Hey y'all, I thought I would make a contribution which is the only real woodworking project I've been able to do this year other than a few cutting boards and such. I needed an exterior workbench for my temporary makeshift work area, so I came up with this. I just thought I would post it in case anyone needed a little inspiration. Eventually this guy will come inside and I'll install a decent work surface. I would be comfortable stacking 800 lbs of material on it, it's just a little overkill. I think the final size is around 10' long and about 30" wide. It is treated, but I have since stained it to help it last a little longer out in the sun and rain.


----------



## Semipro (Mar 22, 2013)

Jed that is definitely a heavy duty work bench.


----------



## MT Stringer (Aug 15, 2012)

Looks good. I have no problem with overkill. I call it built like a tank! :grin:

This worked for me for about 4 years. Built a lot of stuff on it, and now, my brother in law is using it...and he loves it.


----------



## old55 (Aug 11, 2013)

Jed you'll have that for the rest of your life.


----------



## jgrant6 (Jun 25, 2017)

@old55 - Just as long as I have friends to help me move it!
@MT Stringer - Good looking benches! I think the next one I make will be about that height. I think moving up to waist-high would save me some back fatigue.


----------



## DaninVan (Jan 1, 2012)

Holy Hanna, Jed! You could park your pick-up on that!!


----------



## JOAT (Apr 9, 2010)

jgrant6 said:


> @MT Stringer - Good looking benches! I think the next one I make will be about that height. I think moving up to waist-high would save me some back fatigue.


Based on my back, I would say consider making it a bit taller than just waist-high. I so very little standing anymore, and that not for long at all, and the comfortable height for me would be more than just waist-high if I was standing.


----------



## billyjim (Feb 11, 2012)

I like it. No overkill, just heavy duty and nothing wrong with that.


----------



## old coasty (Aug 15, 2014)

I built mine elbow high, works well for me. No bending over to do things.


----------



## DaninVan (Jan 1, 2012)

A woodworker could use two or more benches, at different hts. Assembling cabinets calls for a lower worktop in order to get at the inside if you have the carcass lying on its back or front. 
Mine is 8' x 4' and is also my outfeed table for the contractor table-saw, so _that_ determined the ht. NOT comfortable for cabinet assembly!


----------



## MT Stringer (Aug 15, 2012)

DaninVan said:


> A woodworker could use two or more benches, at different hts. Assembling cabinets calls for a lower worktop in order to get at the inside if you have the carcass lying on its back or front.
> Mine is 8' x 4' and is also my outfeed table for the contractor table-saw, so _that_ determined the ht. NOT comfortable for cabinet assembly!

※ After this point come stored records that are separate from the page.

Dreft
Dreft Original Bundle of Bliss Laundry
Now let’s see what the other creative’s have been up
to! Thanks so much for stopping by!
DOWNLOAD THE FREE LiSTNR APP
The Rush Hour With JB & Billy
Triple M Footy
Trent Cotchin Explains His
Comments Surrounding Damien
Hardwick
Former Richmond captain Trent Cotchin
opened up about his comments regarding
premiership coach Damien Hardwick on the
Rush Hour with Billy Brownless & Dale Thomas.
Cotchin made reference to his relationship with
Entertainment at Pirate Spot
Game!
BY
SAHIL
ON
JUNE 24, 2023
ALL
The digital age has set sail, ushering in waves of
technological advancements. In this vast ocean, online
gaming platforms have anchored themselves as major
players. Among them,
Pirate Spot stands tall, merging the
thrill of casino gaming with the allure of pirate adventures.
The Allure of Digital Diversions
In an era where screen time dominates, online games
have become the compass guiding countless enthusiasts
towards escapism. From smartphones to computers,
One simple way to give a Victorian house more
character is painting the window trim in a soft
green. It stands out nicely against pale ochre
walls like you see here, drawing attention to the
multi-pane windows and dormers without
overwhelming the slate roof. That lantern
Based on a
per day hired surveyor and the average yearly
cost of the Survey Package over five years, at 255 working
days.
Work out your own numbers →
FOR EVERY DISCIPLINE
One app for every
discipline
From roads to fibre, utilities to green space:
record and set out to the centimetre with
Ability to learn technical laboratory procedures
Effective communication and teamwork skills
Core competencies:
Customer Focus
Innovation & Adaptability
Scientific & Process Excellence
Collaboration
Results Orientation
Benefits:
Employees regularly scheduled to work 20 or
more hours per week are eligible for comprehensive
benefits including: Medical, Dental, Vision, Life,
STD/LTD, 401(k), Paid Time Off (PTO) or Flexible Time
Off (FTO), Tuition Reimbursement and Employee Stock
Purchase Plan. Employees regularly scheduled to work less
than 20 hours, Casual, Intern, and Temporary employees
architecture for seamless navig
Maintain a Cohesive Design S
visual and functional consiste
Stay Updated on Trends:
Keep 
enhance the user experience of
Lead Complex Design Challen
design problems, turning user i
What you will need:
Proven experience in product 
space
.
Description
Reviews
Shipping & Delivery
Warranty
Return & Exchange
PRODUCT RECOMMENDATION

I just couldn't resist your lead.

My work bench/table is also an outfeed table for my table saw. So it is about 34 ish inches tall...just slightly less than the saw. I have also used it in the past as an outfeed table/support for my drum sander. It wasn't planned that way, but that is how it worked out.

Then there is my adjustable height dual router table/assembly table. :surprise::grin:

I can lower it to about 28 inches for assembly work or raise it to about 39 inches for comfortable routing. It's newest home is under the frame I built for my CNC. Since both are on casters, I can re-position both pieces as needed.


----------



## Roy Drake (Feb 10, 2014)

Built solid, Jed. Very practical and user friendly. I like it.


----------



## DaninVan (Jan 1, 2012)

Mike; most excellent!!! Great functionality.
Perfect illustrations, by the way; exactly what I meant re the carcass comment.


----------



## CharleyL (Feb 28, 2009)

My outside workbench is all metal, but when I'm working on a project outside the project is usually metal too. I can make sparks and not hurt anything, but I did start a fire in my lawn a few years ago. The garden hose was handy, so it didn't get to burn very much. 

Charley


----------



## jgrant6 (Jun 25, 2017)

@CharleyL - That's partially what I made this for as well, I have a sheet of steel that I can lay on the table to prevent slag from setting the table on fire, I just have to be careful not to let too much heat transfer down. 

If I could do it again, I would have made a recessed flatform so the surface of a miter saw would be flush with the tabletop.


----------